Chaque jour ce sont des milliers de personnes avec des milliers de gestes d’amour et d’affection, de courage et de générosité, discrets, inaperçus, qui maintiennent la vie. Leurs auteurs ne recevront ni reconnaissance, ni félicitations, ni médailles, ni titres dans les journaux. Tout est gratuit, n’appelle aucun retour et échappe à la loi du marché qui n’a aucune prise sur ce capital de vie.
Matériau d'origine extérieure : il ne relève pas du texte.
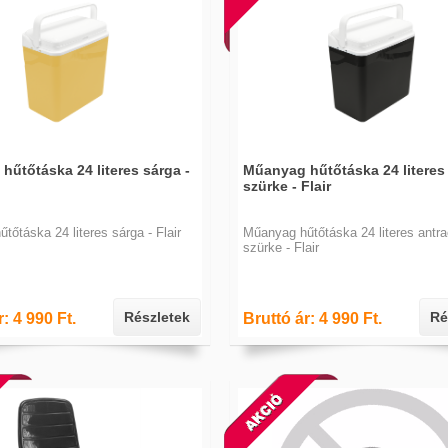
hűtőtáska 24 literes sárga -
Műanyag hűtőtáska 24 literes 
szürke - Flair
tőtáska 24 literes sárga - Flair
Műanyag hűtőtáska 24 literes antra
szürke - Flair
Részletek
Ré
: 4 990 Ft.
Bruttó ár: 4 990 Ft.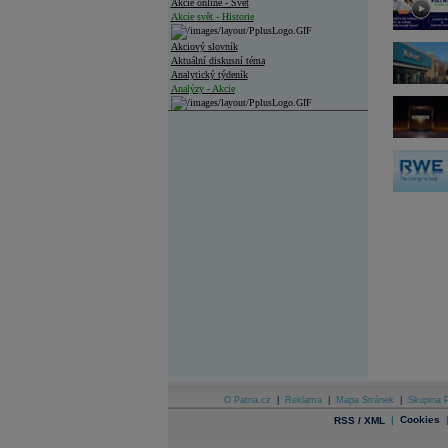
Akcie online - Svět
Akcie svět - Historie
Akciový slovník
Aktuální diskusní téma
Analytický týdeník
Analýzy - Akcie
Analýzy společností - ČR
Analýzy společností - Střední Evropa
Analýzy společností - Svět
Ankety a diskuze
Archiv - Analýzy online
Archiv - Deník událostí
Archiv - Flash analýzy (svět)
Archiv - Globální makroekonomické přehledy
Archiv - Horké Zprávy
Archiv - Kalendář událostí
Archiv - Měnová politika
Archiv - Měsíční makroekonomické přehledy
O Patria.cz
|
Reklama
|
Mapa Stránek
|
Skupina P
Archiv - Souhrnné zprávy o vývoji ČR
|
Cookies
RSS / XML
Archiv - Treasury alerty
Cette victoire de la vie au quotidien justifie toute existence et lui attribue sa dignité.
Face à la souffrance, l’épreuve, les pressions mortifères, les menaces, cette défense de la vie peut prendre des dimensions parfois héroïques.
Des femmes enceintes accueillent leur enfant dans des conditions difficiles alors que tout semble se liguer pour qu’elles recourent à l’avortement.
Des conjoints veillent avec attention et patience, nuit et jour, sur celui ou celle qui est malade, dépendant ou encore subit des pertes cognitives.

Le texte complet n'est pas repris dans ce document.